If local files means source files, Repair won’t touch those. It’s a DB process to reconcile with the backup, however there’s a known issue when an old DB is restored (e.g. from an image backup) and Repair runs.
Apparently the stale DB is a convincing enough DB that agreement with remote is made by deleting new files from remote. Not good. I just did Repair to a totally new empty DB, and it rebuilt the DB from remote. Using the Recreate button deletes the old DB first, so there’s no chance of accidental damage to remote.
This is the one that got to 1 TB and never finished (and never made its dlist, so it won’t recreate) I believe.
It’s also the original debug target, but it takes two weeks to get to the 1 TB. If there’s anything left of its DB then looking inside may be possible. If the DB is gone, and no log files exist, then all there is is your recall.
You can see if the DB in the Database page has a plausible size. if it’s below 1 MB it’s probably too empty. You can also see if you can spot any history on anything in the job’s Show log
General
or Remote
pages. Finding older history would mean there’s something to look at or work on. If it’s extremely new, that’s bad.

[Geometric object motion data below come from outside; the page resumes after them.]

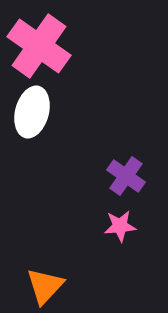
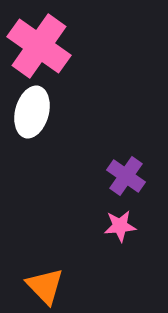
orange triangle: rotated 27 degrees counterclockwise
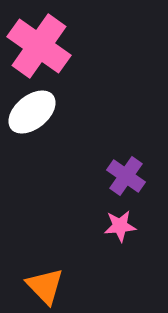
white ellipse: rotated 36 degrees clockwise
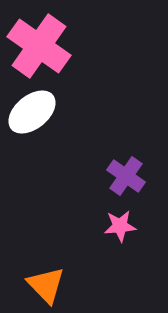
orange triangle: moved 1 px right, 1 px up
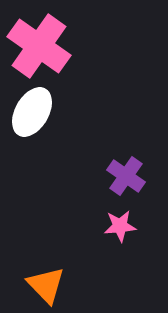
white ellipse: rotated 21 degrees counterclockwise
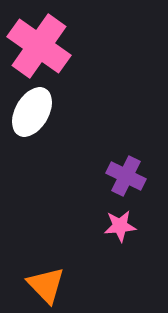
purple cross: rotated 9 degrees counterclockwise
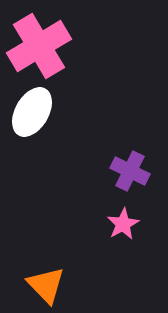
pink cross: rotated 24 degrees clockwise
purple cross: moved 4 px right, 5 px up
pink star: moved 3 px right, 2 px up; rotated 24 degrees counterclockwise
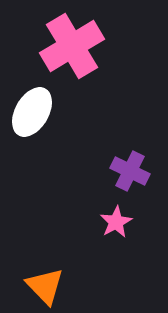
pink cross: moved 33 px right
pink star: moved 7 px left, 2 px up
orange triangle: moved 1 px left, 1 px down
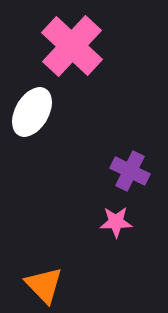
pink cross: rotated 16 degrees counterclockwise
pink star: rotated 28 degrees clockwise
orange triangle: moved 1 px left, 1 px up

Duplicati can ordinarily resume an interrupted backup from where it left off, but yours was getting an error. Possibly the problems in Docker contributed, but I guess first step is to see if there’s any sign of a DB left.
I do have an experimental method that “might” be able to make use of your backup files even if DB is gone, however I’d prefer if the original DB is still there, as there’s a chance it has clues. A big log might do better, however it’d be nice if we didn’t have to wait 2 weeks for something to fail before having some information.
I suspect the Repair button on the 1 TB partial will wind up in “No filelists found on the remote destination”, because I think Duplicati runs repair internally before the backup if needed, and that might go into recreate.
Tries to repair the backup. If no local database is found or the database is empty, the database is re-created with data from the storage. If the database is in place but the remote storage is corrupt, the remote storage gets repaired with local data (if available).
but there’s a lot of uncertainty about how much of a database existed at what times during all the testing.